Sin reflexionar, con la rapidez instintiva de un animal silvestre, di un salto de
lado y colocándome en bola, las rodillas en la frente y los brazos cruzados en
torno a la cabeza, me eché a rodar monte abajo. Cuanto ? No guardo recuerdo
preciso de tiempo ni de distancia, pero al revivir la escena deduzco que debí
rodar cerca de cien metros. Oía tiros disparados a bulto pero no el silbido de las
balas. Tiraban por tirar, rabiados de que les hubiera escapado una victima. Una
vez detenido por un matorral, seguí escapando, ya de pie, hacia abajo. Pero la
emoción, más que la fatiga, me había sin duda agotado y pronto sentí que no
podía más. Busqué pues una matas y entre ellas me tumbé resignado a todo,
incapaz de moverme. El capote verde se prestaba bien al camuflaje sobre la
hierba del prado y las hojas de la mata. Desde allí oía hablar a los falangistas
comprendiendo distintamente algunas frases cuando el que hablaba tenía voz
recia : “A ver como se llamaba este hijo de puta” decía el que era probablemente
jefe al examinar los papeles de Tuñón. La claridad con que los oía me hace
pensar que la distancia en línea recta de mi escondite al lugar de la emboscada
no debía ser mayor de los 200 metros. Quizás algo más, por las condiciones
acústicas de la cañada y de la niebla pero no mucho más. Mi situación seguía
pues siendo precaria. Por fortuna al buscarme lo hicieron hacia arriba, hacia las
cumbres creyendo que los “fugados”, como las cabras, tiran al monte. En caso
de poco peligro es cierto. El monte nos ofrece mil medios de defensa y
escondite. Pero ante una batida sistemática, el objetivo es descender hacia el
llano. Cuando más abajo la circunferencia que limita el terreno a batir se dilata y
las patrullas se distancian. Es pues mal fácil romper el cerco o pasar de través.

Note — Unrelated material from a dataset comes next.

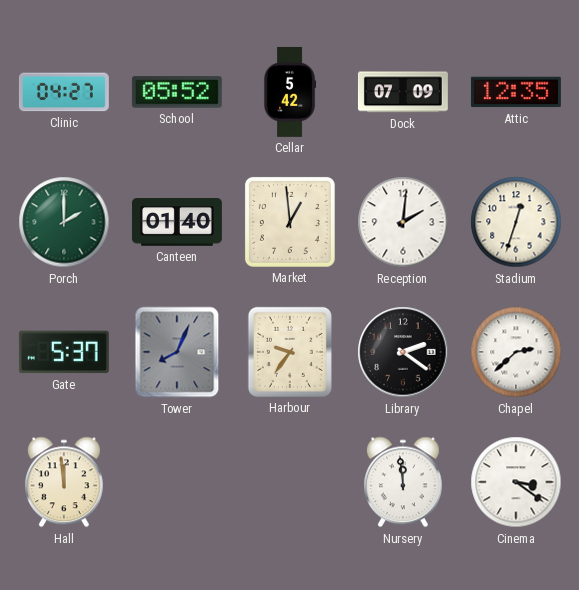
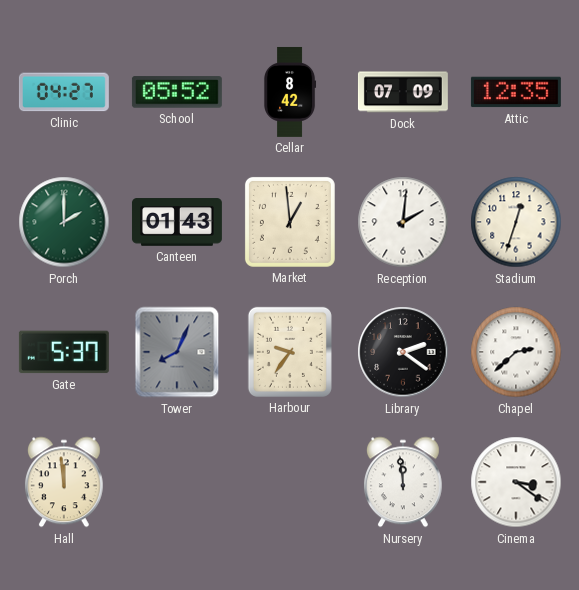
Cellar: 5:42 -> 8:42
Canteen: 01:40 -> 01:43
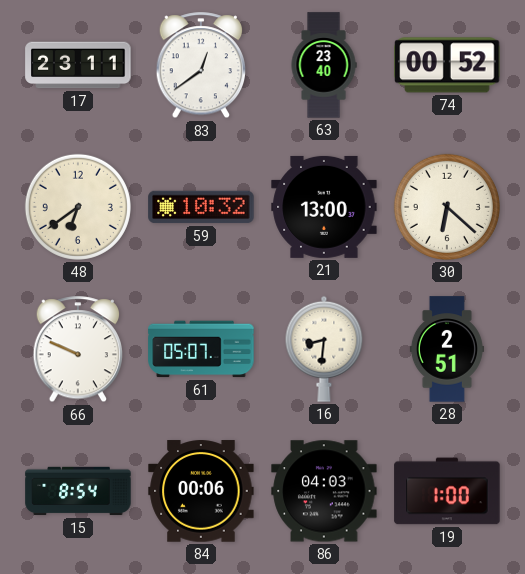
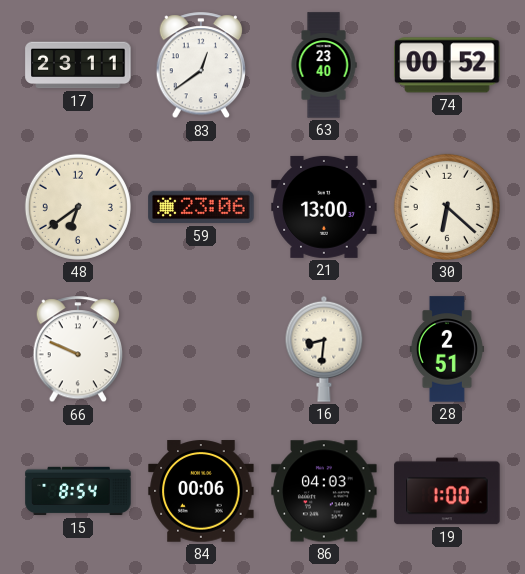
59: 10:32 -> 23:06
61: 05:07 -> none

Pero el jefe falangista poseído de la idea de que a un “fugado” se le busca en el
monte dio ordenes a sus hombres en consecuencia y pronto les sentí alejarse.
Hasta el atardecer estuve miserablemente acurrucado en aquello monte. Al
desaparecer el peligro inminente comenzaron a hacerse sentir las contusiones de
mis cien metros rodados. Las manos y la cara desgarradas de espinas. Los codos
y rodillas desollados. Y el mazazo moral de la muerte de Tuñón me habían
reducido a un estado lamentable y mi aspecto al penetrar aquella noche en la
caverna de Flojeras, debió parecer lastimoso a Cubano y Huerta que esperaban
impacientes nuestra llegada .
Así murió , en la madrugada del 29 de abril de 1938, el camarada Tuñón.
Si yo hubiera ido delante estas líneas no hubieran sido escritas.